>>>>

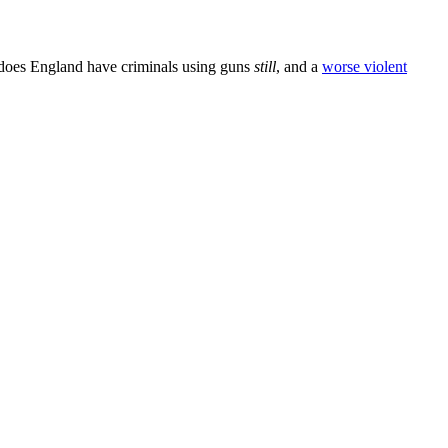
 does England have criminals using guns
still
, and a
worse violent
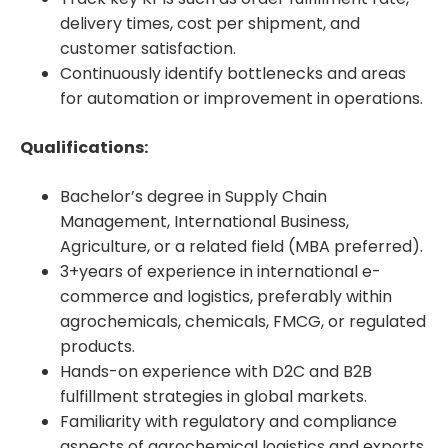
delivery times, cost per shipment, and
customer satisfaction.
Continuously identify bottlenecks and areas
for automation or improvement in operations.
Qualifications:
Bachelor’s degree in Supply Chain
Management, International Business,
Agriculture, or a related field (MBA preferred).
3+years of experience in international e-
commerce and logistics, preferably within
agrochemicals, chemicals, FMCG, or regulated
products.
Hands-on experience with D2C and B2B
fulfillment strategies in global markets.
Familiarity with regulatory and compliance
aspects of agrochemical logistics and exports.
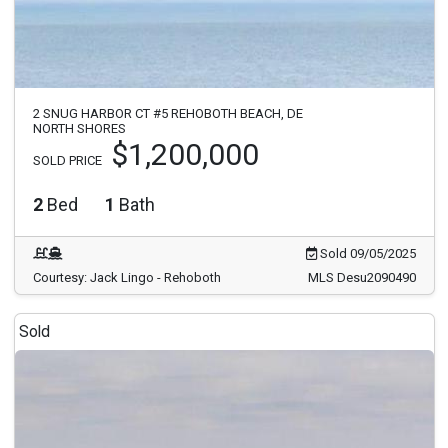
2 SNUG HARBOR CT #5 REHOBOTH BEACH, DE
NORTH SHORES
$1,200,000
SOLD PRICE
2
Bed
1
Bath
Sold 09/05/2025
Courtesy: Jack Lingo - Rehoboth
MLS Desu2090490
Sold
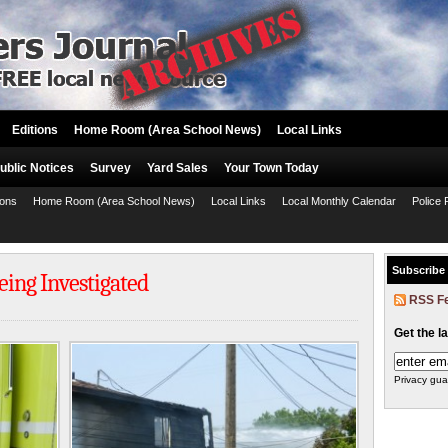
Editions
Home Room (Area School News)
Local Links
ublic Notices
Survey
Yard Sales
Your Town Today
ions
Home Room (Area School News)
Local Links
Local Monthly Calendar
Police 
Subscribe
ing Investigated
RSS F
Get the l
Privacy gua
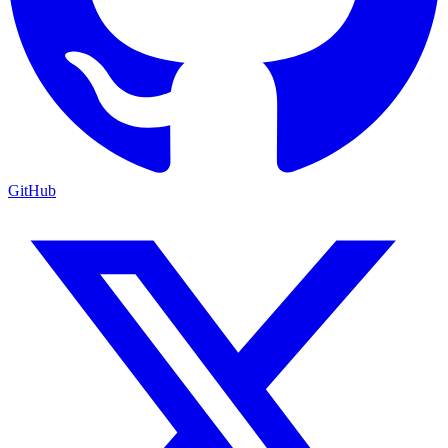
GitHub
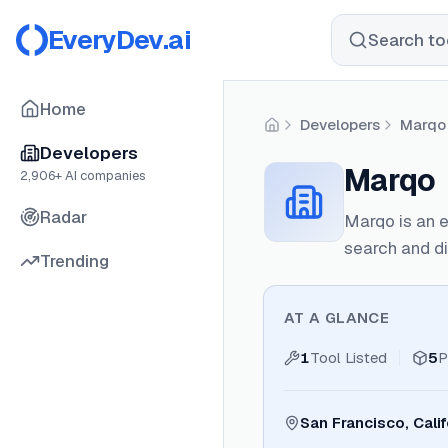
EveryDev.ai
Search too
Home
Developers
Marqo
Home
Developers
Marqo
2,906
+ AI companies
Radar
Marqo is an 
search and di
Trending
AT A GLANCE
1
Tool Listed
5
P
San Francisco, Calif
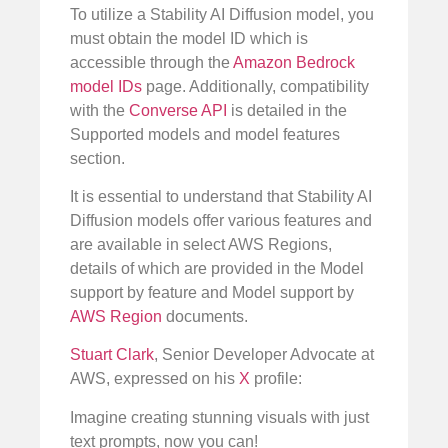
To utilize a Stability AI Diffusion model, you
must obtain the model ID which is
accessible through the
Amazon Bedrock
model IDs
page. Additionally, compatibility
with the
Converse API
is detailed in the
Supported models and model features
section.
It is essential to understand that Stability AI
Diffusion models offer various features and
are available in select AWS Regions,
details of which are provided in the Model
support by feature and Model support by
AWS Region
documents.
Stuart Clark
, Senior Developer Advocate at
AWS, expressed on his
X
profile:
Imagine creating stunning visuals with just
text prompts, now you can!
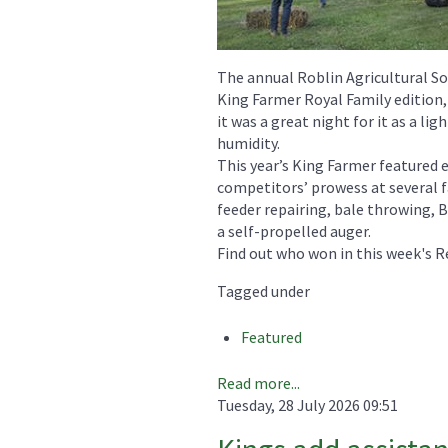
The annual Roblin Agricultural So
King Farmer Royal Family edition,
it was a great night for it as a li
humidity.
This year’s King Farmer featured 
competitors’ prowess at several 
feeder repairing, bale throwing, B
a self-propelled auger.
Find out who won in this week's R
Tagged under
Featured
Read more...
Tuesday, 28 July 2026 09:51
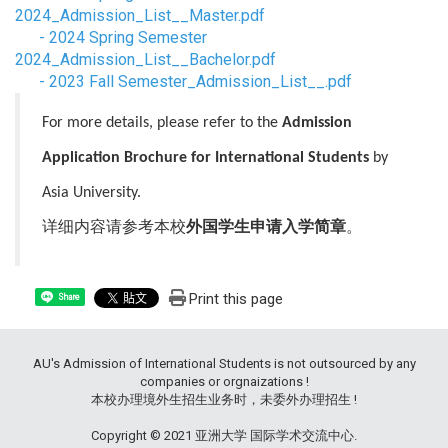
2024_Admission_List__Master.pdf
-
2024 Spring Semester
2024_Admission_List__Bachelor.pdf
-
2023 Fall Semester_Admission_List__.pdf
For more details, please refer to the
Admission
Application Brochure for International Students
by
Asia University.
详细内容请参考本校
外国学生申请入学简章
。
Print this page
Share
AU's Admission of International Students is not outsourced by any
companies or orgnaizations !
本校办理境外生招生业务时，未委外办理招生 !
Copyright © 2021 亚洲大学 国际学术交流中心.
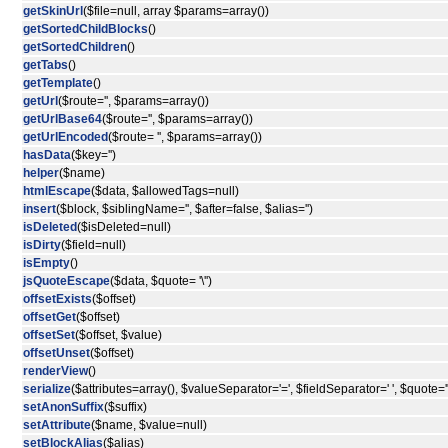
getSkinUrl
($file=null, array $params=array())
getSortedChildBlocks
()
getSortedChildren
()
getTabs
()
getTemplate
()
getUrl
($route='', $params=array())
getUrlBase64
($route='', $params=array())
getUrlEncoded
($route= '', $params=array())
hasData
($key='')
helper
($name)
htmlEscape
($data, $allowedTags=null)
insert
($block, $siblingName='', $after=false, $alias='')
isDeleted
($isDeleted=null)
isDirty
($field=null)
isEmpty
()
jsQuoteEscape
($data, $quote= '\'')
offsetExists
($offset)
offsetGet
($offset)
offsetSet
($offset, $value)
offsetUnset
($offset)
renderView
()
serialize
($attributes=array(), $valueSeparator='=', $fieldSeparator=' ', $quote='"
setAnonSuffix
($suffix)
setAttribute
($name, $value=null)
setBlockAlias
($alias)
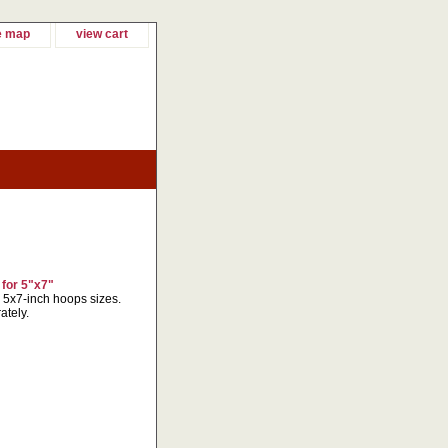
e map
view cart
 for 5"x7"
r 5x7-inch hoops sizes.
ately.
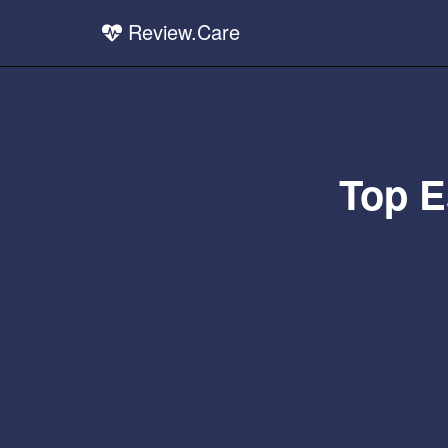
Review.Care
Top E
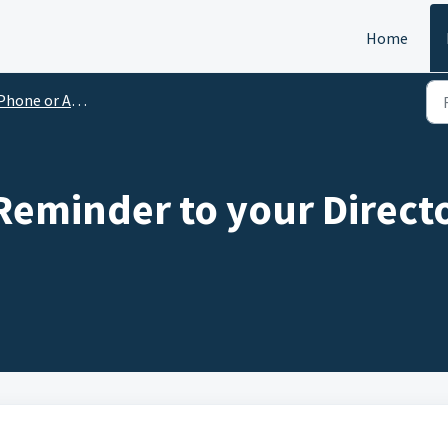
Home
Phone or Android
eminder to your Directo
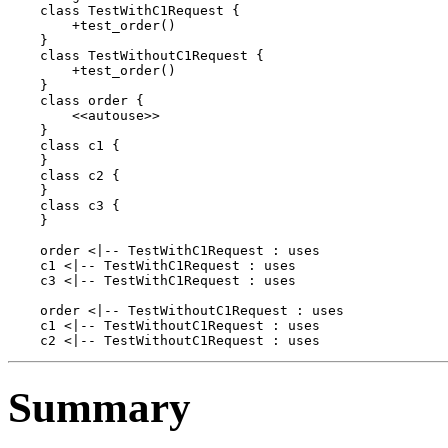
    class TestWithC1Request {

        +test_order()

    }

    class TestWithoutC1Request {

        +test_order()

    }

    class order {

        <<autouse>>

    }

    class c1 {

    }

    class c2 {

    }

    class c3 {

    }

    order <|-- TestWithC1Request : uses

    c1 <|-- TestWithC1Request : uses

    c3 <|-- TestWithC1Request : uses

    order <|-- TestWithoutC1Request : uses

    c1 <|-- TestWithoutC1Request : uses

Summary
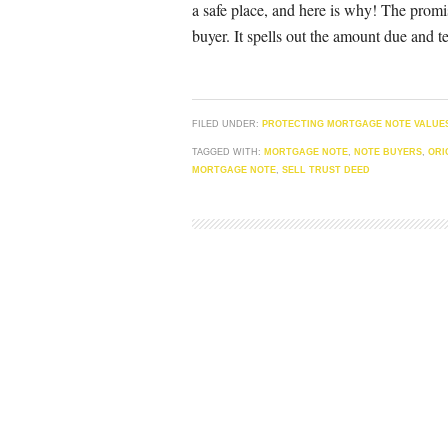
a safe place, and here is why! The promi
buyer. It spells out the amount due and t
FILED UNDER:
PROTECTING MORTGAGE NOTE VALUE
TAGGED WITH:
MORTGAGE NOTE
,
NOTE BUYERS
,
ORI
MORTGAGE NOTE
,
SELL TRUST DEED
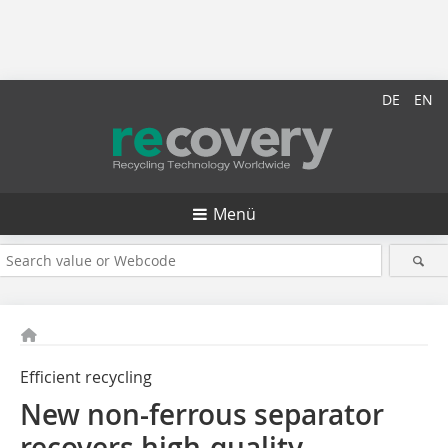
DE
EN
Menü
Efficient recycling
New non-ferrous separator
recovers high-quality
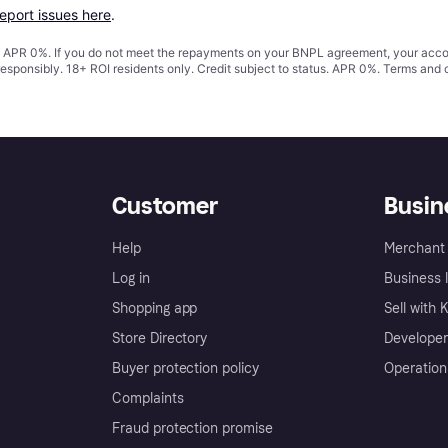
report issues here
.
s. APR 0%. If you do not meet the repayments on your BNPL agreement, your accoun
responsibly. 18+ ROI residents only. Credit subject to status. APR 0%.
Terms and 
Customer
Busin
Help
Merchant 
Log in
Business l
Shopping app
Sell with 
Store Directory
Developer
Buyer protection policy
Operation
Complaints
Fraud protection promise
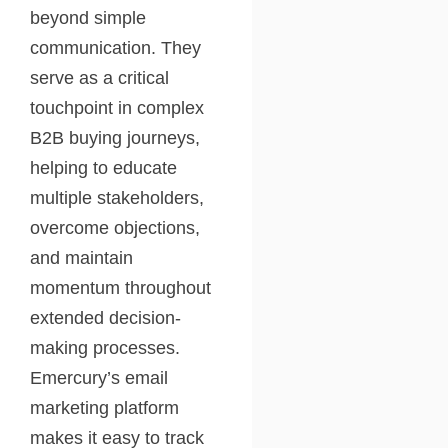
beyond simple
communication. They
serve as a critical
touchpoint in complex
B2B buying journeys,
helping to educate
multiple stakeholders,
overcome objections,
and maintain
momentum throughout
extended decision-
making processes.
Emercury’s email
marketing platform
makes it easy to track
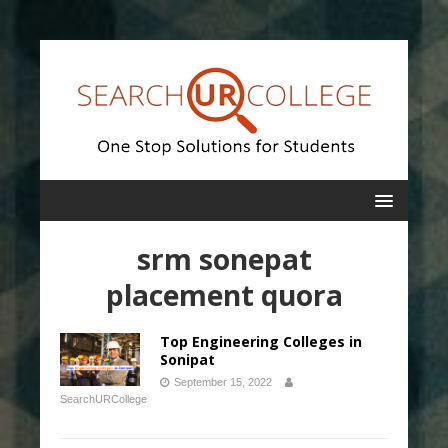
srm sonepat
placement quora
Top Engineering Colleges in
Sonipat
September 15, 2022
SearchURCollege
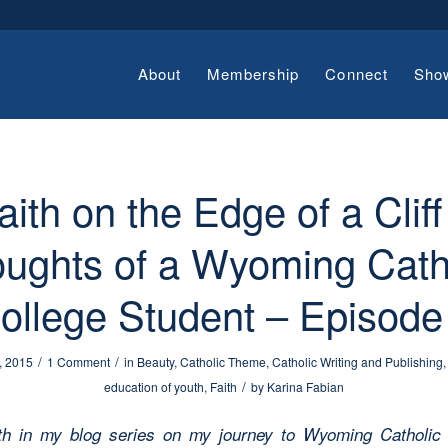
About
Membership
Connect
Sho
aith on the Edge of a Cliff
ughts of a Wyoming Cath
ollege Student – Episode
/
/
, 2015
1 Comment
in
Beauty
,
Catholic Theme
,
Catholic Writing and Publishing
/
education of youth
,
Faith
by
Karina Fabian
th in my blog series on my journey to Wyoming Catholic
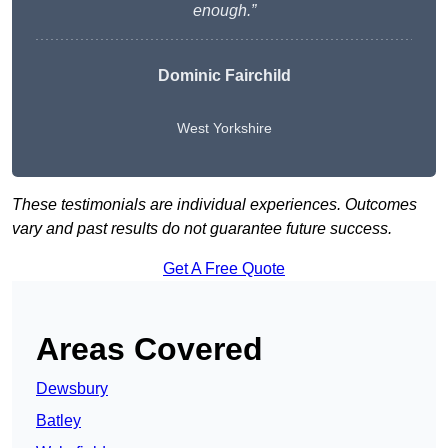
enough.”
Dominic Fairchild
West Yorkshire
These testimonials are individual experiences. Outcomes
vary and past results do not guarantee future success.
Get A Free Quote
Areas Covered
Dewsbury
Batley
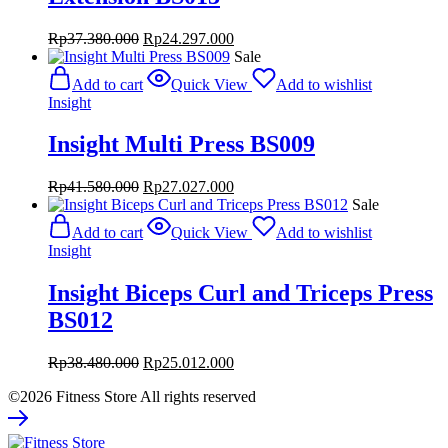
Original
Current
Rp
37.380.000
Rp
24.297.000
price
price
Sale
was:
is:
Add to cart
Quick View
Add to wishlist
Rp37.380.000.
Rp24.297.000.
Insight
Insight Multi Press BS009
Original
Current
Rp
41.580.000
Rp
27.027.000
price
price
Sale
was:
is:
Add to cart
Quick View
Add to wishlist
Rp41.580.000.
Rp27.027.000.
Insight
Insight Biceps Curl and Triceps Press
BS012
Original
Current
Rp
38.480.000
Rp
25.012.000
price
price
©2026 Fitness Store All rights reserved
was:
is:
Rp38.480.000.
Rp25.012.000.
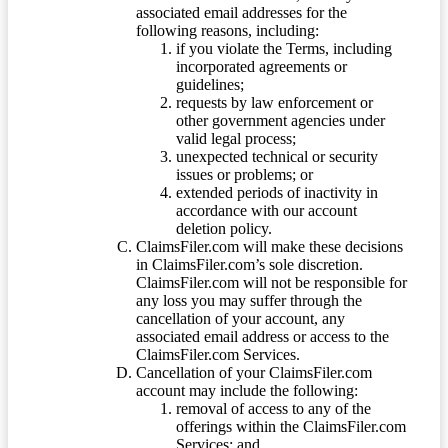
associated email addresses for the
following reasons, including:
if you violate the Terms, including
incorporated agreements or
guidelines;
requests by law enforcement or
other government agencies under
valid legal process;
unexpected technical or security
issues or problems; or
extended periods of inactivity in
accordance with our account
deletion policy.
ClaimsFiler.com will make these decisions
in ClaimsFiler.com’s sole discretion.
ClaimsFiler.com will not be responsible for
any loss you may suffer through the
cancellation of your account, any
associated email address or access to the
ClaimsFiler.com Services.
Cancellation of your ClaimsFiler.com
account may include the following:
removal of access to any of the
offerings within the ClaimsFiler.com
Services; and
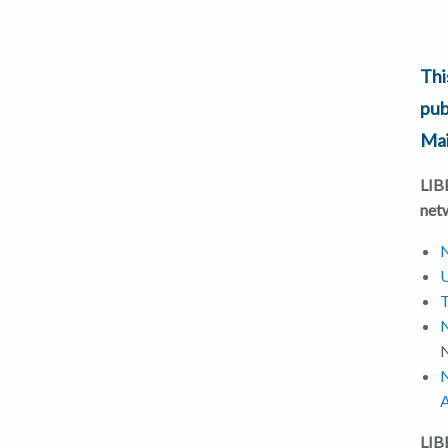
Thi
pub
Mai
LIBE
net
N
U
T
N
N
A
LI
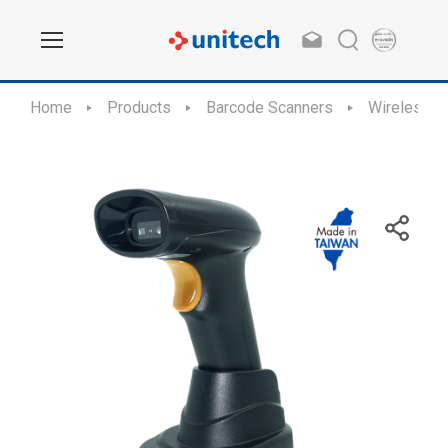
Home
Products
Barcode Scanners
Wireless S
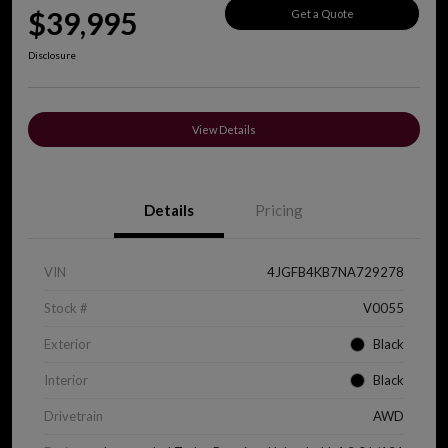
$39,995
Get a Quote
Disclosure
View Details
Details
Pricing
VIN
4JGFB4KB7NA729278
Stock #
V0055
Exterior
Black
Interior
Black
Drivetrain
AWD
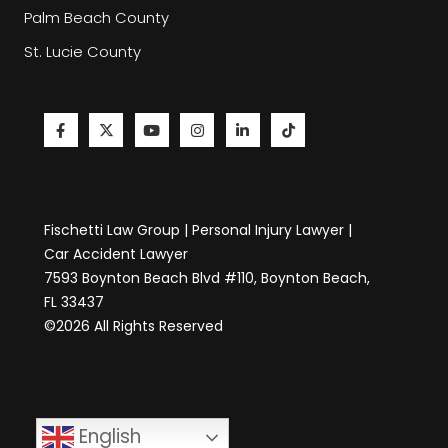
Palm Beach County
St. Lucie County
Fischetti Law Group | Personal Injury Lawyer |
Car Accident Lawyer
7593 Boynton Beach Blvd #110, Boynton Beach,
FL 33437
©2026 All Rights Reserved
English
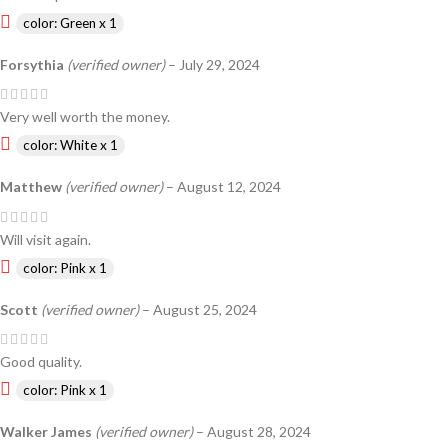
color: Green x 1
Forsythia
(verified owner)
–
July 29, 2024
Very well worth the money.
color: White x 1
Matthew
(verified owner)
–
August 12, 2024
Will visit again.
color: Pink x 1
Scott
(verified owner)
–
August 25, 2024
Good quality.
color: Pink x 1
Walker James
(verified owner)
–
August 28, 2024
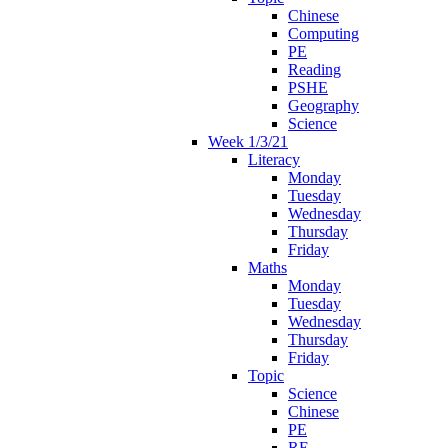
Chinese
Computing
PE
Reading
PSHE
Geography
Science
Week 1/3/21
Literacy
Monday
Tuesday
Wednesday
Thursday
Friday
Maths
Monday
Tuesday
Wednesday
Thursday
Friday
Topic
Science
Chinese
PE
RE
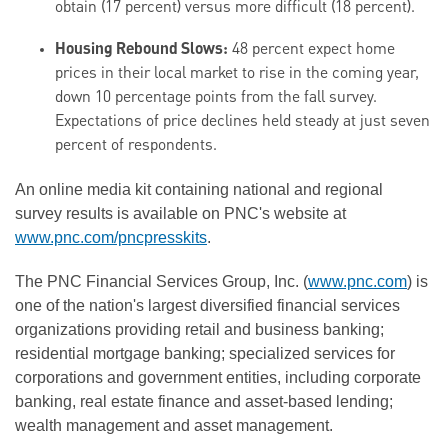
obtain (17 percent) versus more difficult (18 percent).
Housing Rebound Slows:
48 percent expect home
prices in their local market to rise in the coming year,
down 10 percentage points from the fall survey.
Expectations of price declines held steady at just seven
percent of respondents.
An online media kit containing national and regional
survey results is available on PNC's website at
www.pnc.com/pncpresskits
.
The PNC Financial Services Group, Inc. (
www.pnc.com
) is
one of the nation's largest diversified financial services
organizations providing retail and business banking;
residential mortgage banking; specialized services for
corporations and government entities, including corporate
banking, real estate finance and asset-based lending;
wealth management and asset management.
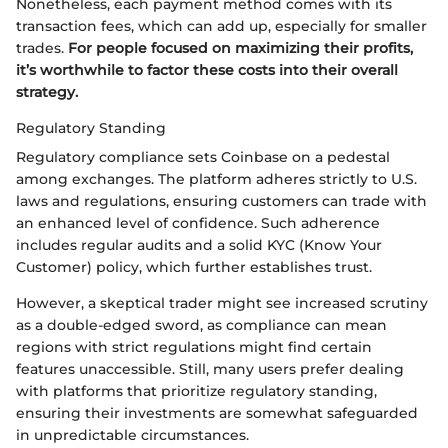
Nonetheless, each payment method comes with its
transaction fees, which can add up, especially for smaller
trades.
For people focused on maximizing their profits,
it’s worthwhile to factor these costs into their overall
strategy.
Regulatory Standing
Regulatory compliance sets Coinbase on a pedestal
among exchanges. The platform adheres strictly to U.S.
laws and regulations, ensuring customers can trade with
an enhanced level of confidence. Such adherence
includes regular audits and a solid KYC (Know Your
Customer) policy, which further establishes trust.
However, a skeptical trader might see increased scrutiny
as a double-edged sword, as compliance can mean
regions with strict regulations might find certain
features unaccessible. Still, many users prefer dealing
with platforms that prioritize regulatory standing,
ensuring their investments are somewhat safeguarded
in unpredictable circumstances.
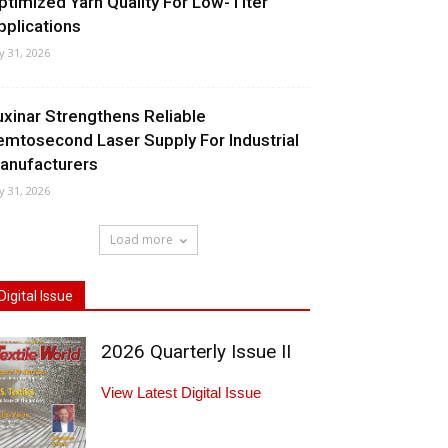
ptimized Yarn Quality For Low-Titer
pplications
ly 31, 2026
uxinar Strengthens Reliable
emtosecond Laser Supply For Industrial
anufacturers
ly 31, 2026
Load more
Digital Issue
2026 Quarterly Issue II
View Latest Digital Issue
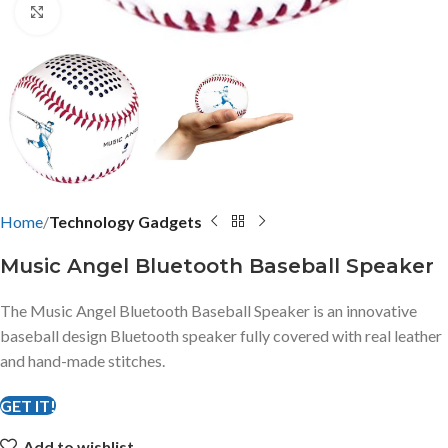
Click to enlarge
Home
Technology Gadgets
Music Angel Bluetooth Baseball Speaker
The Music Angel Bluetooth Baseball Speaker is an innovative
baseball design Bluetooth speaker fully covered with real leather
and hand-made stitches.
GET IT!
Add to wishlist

<<<<

:: About this exercise ::
How many lines in the entries contain the string "Digital"? Give the number only.

:: Answer box ::
2